* [EXERCISE PROMPT] Repeat the listing exactly, minus the pictures.

Segment Start: THE RECORDS

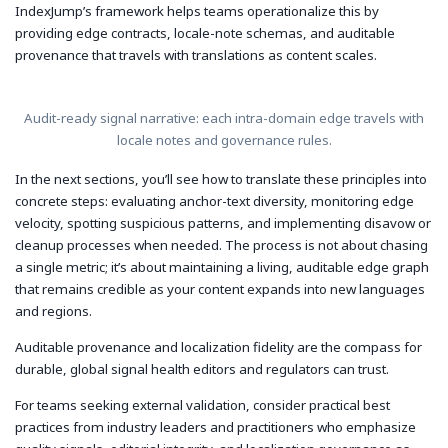
IndexJump’s framework helps teams operationalize this by
providing edge contracts, locale-note schemas, and auditable
provenance that travels with translations as content scales.
Audit-ready signal narrative: each intra-domain edge travels with
locale notes and governance rules.
In the next sections, you’ll see how to translate these principles into
concrete steps: evaluating anchor-text diversity, monitoring edge
velocity, spotting suspicious patterns, and implementing disavow or
cleanup processes when needed. The process is not about chasing
a single metric; it’s about maintaining a living, auditable edge graph
that remains credible as your content expands into new languages
and regions.
Auditable provenance and localization fidelity are the compass for
durable, global signal health editors and regulators can trust.
For teams seeking external validation, consider practical best
practices from industry leaders and practitioners who emphasize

Segment End: THE RECORDS

* [WORKED SOLUTION]
IndexJump’s framework helps teams operationalize this by
providing edge contracts, locale-note schemas, and auditable
provenance that travels with translations as content scales.
Audit-ready signal narrative: each intra-domain edge travels with
locale notes and governance rules.
In the next sections, you’ll see how to translate these principles into
concrete steps: evaluating anchor-text diversity, monitoring edge
velocity, spotting suspicious patterns, and implementing disavow or
cleanup processes when needed. The process is not about chasing
a single metric; it’s about maintaining a living, auditable edge graph
that remains credible as your content expands into new languages
and regions.
Auditable provenance and localization fidelity are the compass for
durable, global signal health editors and regulators can trust.
For teams seeking external validation, consider practical best
practices from industry leaders and practitioners who emphasize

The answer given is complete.